Other commodes à la Régence delivered by Joubert include one sold Christie’s Paris, 19 December 2007, lot 418, and one other for the Comte d’Artois at Fontainebleau, sold Artcurial, Paris, 12 December 2012, lot 53. The singular and exceptionally rich mounts could well be by the same hand as those found on a distinctive group of Joubert furniture, including a bureau plat sold Koller Zurich, 19-22 March 2007, lot 46, and a parquetry commode sold Christie’s Paris, 19 December 2007, lot 418. Very similar marquetry appears on other commodes including one stamped Delorme (ill. Kjellberg, op. cit., p. 244).
Not far from the Palais Bourbon, the hôtel de Lionne Pontchartrain, in the Rue Neuve des Petits-Champs, had been built by Louis Le Vau (1612-1670), who had just completed Vaux-le-Vicomte, after 1661. The palace was bought by King Louis XV in 1747 to become one of the residences of the “ambassadeurs extraordinaires”. However, the hôtel soon became the first “official” building for charges of state when in 1756 it was granted as a residence of the minister of finances, or Contrôleur General. Still in use during the Empire and Restauration, it was abandoned in 1822 and demolished soon afterwards for redevelopment.

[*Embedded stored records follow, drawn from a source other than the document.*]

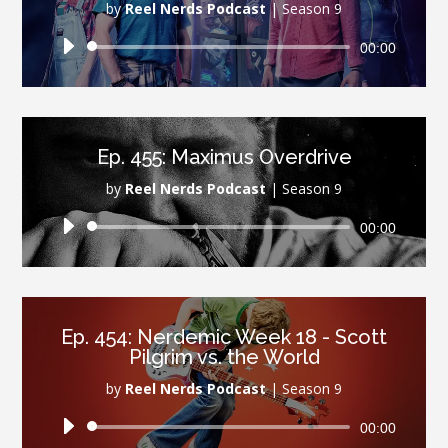
by
Reel Nerds Podcast
|
Season 9
Audio
00:00
Player
Ep. 455: Maximus Overdrive
by
Reel Nerds Podcast
|
Season 9
Audio
00:00
Player
Ep. 454: Nerdemic Week 18 - Scott
Pilgrim vs. the World
by
Reel Nerds Podcast
|
Season 9
Audio
00:00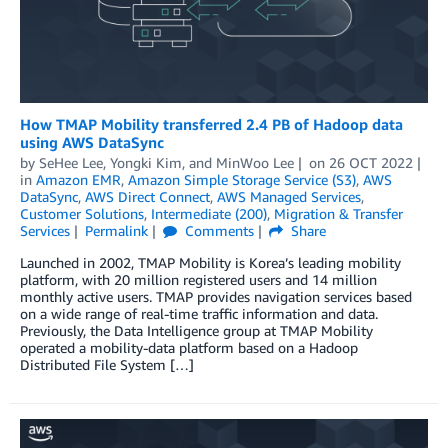
How TMAP Mobility transferred 2.4 PB of Hadoop data
using AWS DataSync
by
SeHee Lee
,
Yongki Kim
, and
MinWoo Lee
on
26 OCT 2022
in
Amazon EMR
,
Amazon Simple Storage Service (S3)
,
AWS
DataSync
,
AWS Direct Connect
,
AWS Managed Services
,
Customer Solutions
,
Intermediate (200)
,
Migration & Transfer
Services
Permalink
Comments
Share
Launched in 2002, TMAP Mobility is Korea’s leading mobility
platform, with 20 million registered users and 14 million
monthly active users. TMAP provides navigation services based
on a wide range of real-time traffic information and data.
Previously, the Data Intelligence group at TMAP Mobility
operated a mobility-data platform based on a Hadoop
Distributed File System […]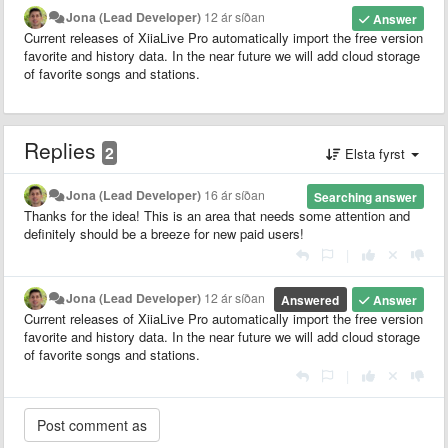
Jona (Lead Developer)
12 ár síðan
Answer
Current releases of XiiaLive Pro automatically import the free version
favorite and history data. In the near future we will add cloud storage
of favorite songs and stations.
Replies
2
Elsta fyrst
Jona (Lead Developer)
16 ár síðan
Searching answer
Thanks for the idea! This is an area that needs some attention and
definitely should be a breeze for new paid users!
|
Jona (Lead Developer)
12 ár síðan
Answered
Answer
Current releases of XiiaLive Pro automatically import the free version
favorite and history data. In the near future we will add cloud storage
of favorite songs and stations.
|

Clément de L’Averdy, Marquis de Gambais (1724-1793) was an influential aristocrat and politician of wide interests. A great friend of the Duc de Choiseul, he became one of the first proponents of the liberté du commerce des grains, although his choice would later prove controversial. In 1763 he was made Contrôleur Général des Finances, and took up residence in Rue des Petits-Champs. An erudite scholar, and a member of the Academie des inscriptions et belles-lettres from 1767, he stepped down in September 1768, retiring to the château de Neuville near Gambais. Arrested under the Terror, he was guillotined on November 23, 1793, his castle and its contents confiscated and sold as “bien national”. It is unclear whether the commode remained at the Hôtel de Lionne after L’Averdy’s departure in 1767, or whether it followed him at his estate near Gambais.